Data for the task:
==================================================
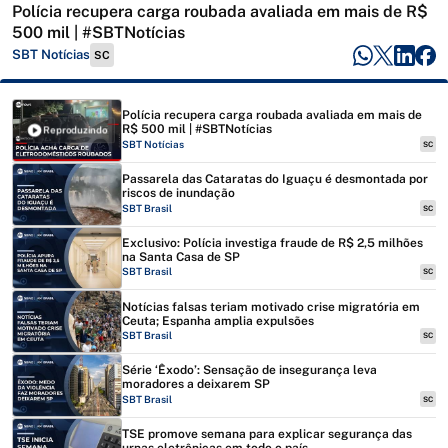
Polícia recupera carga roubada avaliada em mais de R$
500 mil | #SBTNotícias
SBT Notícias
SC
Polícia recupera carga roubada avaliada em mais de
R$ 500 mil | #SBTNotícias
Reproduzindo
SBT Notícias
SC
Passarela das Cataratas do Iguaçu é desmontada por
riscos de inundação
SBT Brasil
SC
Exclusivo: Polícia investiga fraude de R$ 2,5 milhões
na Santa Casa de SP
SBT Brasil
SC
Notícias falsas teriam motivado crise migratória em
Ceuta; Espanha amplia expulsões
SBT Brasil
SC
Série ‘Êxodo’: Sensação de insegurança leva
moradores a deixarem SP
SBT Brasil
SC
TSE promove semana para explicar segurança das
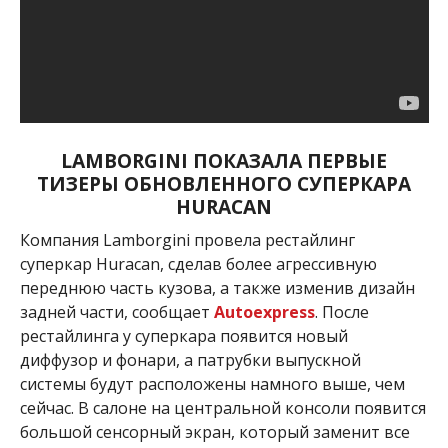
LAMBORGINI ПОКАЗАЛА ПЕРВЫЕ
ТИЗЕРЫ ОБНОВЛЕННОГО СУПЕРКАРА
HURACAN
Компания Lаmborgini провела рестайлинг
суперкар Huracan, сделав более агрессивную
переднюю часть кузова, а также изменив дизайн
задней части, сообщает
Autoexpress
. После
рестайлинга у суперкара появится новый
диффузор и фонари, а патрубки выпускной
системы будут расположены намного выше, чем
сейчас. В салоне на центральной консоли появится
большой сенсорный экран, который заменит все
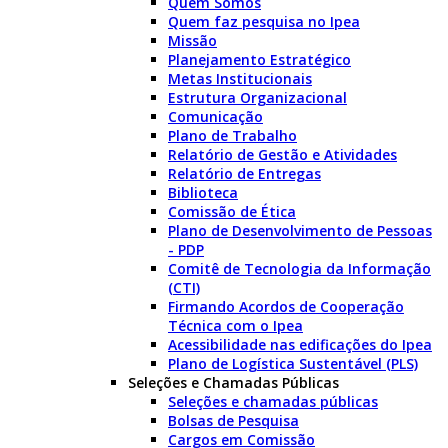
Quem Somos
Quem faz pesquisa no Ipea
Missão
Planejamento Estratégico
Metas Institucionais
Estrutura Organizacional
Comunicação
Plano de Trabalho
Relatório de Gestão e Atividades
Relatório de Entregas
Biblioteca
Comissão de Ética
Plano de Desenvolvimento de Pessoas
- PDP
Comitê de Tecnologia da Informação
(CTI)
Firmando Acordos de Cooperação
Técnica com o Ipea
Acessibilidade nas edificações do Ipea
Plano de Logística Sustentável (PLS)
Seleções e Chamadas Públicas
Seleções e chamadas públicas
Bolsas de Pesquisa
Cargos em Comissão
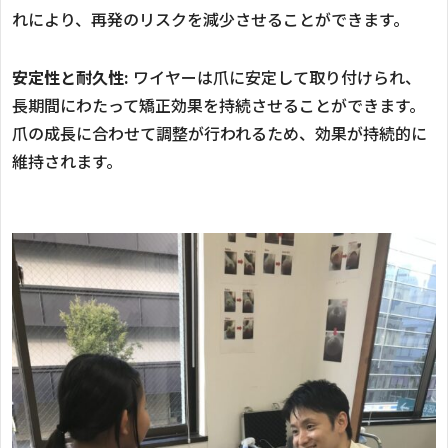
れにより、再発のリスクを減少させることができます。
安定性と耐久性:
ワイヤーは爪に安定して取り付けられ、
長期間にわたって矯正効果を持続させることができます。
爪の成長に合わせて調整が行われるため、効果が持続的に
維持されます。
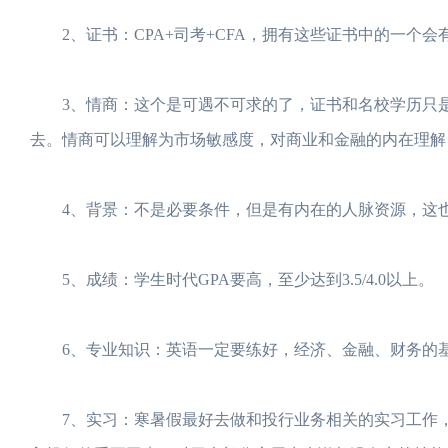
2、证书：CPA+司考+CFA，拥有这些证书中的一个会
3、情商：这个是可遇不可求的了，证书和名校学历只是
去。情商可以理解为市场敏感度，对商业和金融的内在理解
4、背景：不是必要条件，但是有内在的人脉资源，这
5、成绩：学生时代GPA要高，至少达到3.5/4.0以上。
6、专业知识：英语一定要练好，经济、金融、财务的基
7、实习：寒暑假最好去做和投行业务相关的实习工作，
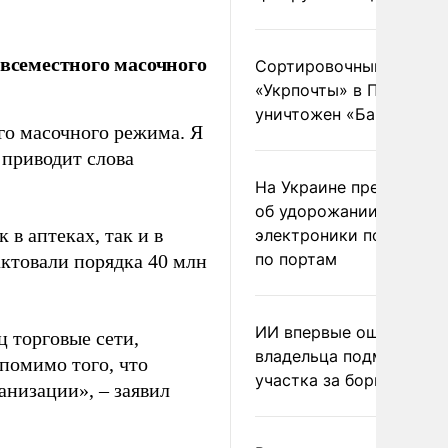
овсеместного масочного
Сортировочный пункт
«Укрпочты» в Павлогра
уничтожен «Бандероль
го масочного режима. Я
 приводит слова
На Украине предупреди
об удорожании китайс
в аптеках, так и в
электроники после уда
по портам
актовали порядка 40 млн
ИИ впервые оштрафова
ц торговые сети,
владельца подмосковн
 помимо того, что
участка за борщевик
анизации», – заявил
==================================================
Assignment:
Wherever a line above contains "SBTNotícias", copy that line.

Result of the exercise:
500 mil | #SBTNotícias
R$ 500 mil | #SBTNotícias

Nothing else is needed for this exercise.